Tammy Wynette

Tammy Wynette Is Passion Personified

The Tampa Tribune

March 2, 1978

By Greg Tozian

Tribune Staff Writer

Plant City — Mildred Lee sat munching carnival-stand popcorn in a mobile home behind the stage at the Strawberry Festival grounds Monday night, waiting for the second performance of country superstar Tammy Wynette.

A polite fiftyish-looking woman with gray-brown hair, Lee, like almost everyone else who’d seen the first show that evening, was talking about the blonde country singing star.

Only she knew Tammy Wynette better than everyone else.

Less is Wynette’s mother.

“She (Tammy) started singing before she went to school. She was always in little talent shows and things,” said Lee about her now world-famous daughter.

“But we never pushed her when she was growing up,” Lee said of her only child. “She always wanted to sing. And I don’t know what she would have done if she couldn’t have. It’s her life.”

The singing idol’s mother added that Wynette’s real name, Virginia Wynette Pugh, was changed by her producer more than 10 years ago, “because Tammy sounds more commercial than Virginia.”

Fifty feet away, in her plush red-velvet-lined private bus, the former Virginia Wynette Pugh was greeting hordes of local residents and well-wishers, after her one-hour opening performance.

Wynette, wearing her golden hair in regal swirls atop a face as pretty as any of her album cover likenesses, smiled and clutched an armful of long stemmed red roses.

The bright light of flash bulbs, pointed at the country queen, popped constantly inside the bus.

“Thank you,” said Wynette politely, smiling each time a photographer, professional or amateur, took her picture.

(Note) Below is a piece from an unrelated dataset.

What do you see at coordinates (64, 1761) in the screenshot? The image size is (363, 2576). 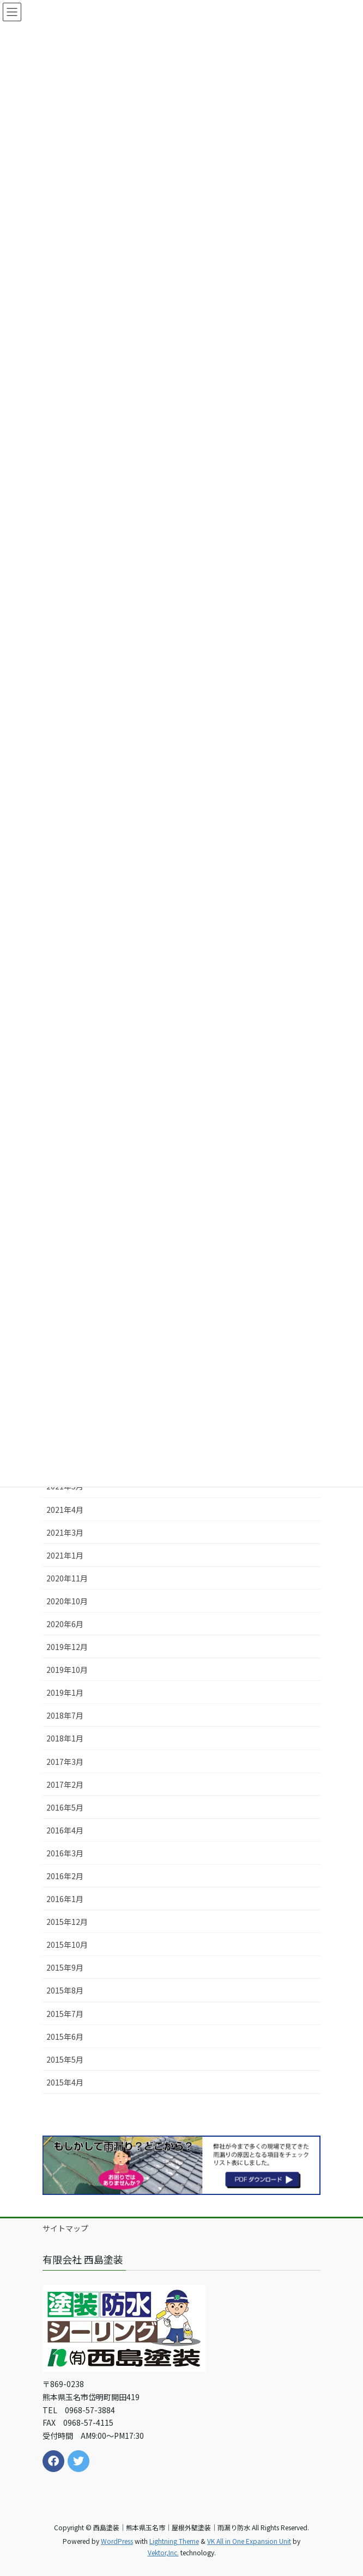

About 20 minutes before the second, 8 p.m. show was to begin, Wynettes’ manager diplomatically backed the curious fans off of the singer’s bus so the band could change for the last performance.

At 8 p.m. sharp, Wynette’s six-piece band strode on stage wearing black tuxedos and white ruffled shirts ad tuned up their instruments.

When “the First Lady of Country Music” walked out smiling for the second show she was greeted by thunderous applause from the thousands of people crowding the grandstands, an echo of the accolade she’d received two hours before for her first performance.

The tall singer bowed gracefully. Her full-length black gown was slit up the sides, revealing long shapely legs, and her spangled black jacket glittered almost as brightly as the huge diamond ring on her right hand.

The band went immediately into a rousing rendition of “Your Good Girl’s Gonna Go Bad,” a characteristic Wynette favorite.

Like the majority Wynette’s 34 gold records, the opening tune told the tale of a woman with man troubles — or if you like — just plain troubles.

But Wynette’s own style of country music, while it does tend to center around lamenting housewives, is still somehow univeral.

Her popularity goes way beyond the country market, allowing her to be jut as vigorously accepted in New York as she was Monday at Plant City.

At the Strawberry Festival, Wynette’s voice was honey-dipped sorrow as she crooned favorites like, “I Don’t Wanna Play House,” where a little girl explains that “playing house” makes her mommy cry because her daddy’s left home.

Throughout the show, whether singing gospels like “Amazing Grace,” or one of her numerous million-sellers, the singer’s voice was clear, effortless and sweeter than the strawberries that were being served in the nearby exhibit building.

Between beautifully sung numbers, the show was peppered with smart remarks by band members, about Wynette’s much publicized divorce from veteran singing star George Jones.

But the majority of the interest and affection was centered around Tammy Wynette’s one-of-a-kind, lilting voice.

And when the 36-year-old, ex-beautican-turned-top-female-vocalist walked into the grandstand trailing a 300-foot microphone chord to sing the classic “Stand By Your Man,” there could be no doubt.

Tammy Wynette is a star. But she’s real people too.